Despite its historical significance, Długa noc did not achieve the popularity of many other Polish "shelf films" and was largely forgotten by both audiences and critics. Aránzazu Calderón Puerta and Tomasz Żukowski noted that the film's neglect was partly due to its sensitive subject matter of anti-Semitism in Poland: The reception history of "Długa noc" and "Przy torze kolejowym" (Note: A short film by Andrzej Brzozowski from 1963 also addressed the theme of Polish anti-Semitism through the tragic fate of a Jewish woman who escaped from a transport to Auschwitz. It premiered on television only in 1992.) – or rather the lack thereof – seems particularly significant given that so much attention has been devoted to the so-called 'shelf films' since the early 1990s.
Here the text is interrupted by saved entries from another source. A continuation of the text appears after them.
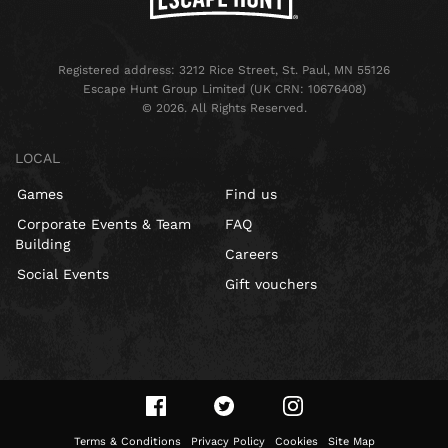
Registered address: 3212 Rice Street, St. Paul, MN 55126
Escape Hunt Group Limited (UK CRN: 10676408)
©️ 2026. All Rights Reserved.
LOCAL
Games
Find us
Corporate Events & Team
FAQ
Building
Careers
Social Events
Gift vouchers
Terms & Conditions
Privacy Policy
Cookies
Site Map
Paweł Jaskulski described Długa noc as a missed opportunity for Polish cinema, and certainly the biggest missed opportunity in Janusz Nasfeter's career, previously known exclusively for his youth films. Jaskulski argued that Długa noc deserves to be restored to its rightful place in the history of Polish cinema, especially in the context of much later films like Władysław Pasikowski's Aftermath (2011) and Paweł Pawlikowski's Ida (2013).

== Bibliography ==

- Jaskulski, P. (2021). "Niewygodna zagadka: twórczość Janusza Nesfetera"
- Kurz, I. (2008). ""Ten obraz jest trochę straszliwy". Historia pewnego filmu, czyli naród polski twarzą w twarz z Żydem"
- Preizner, Joanna (2012). "Kamienie na macewie: Holokaust w polskim kinie"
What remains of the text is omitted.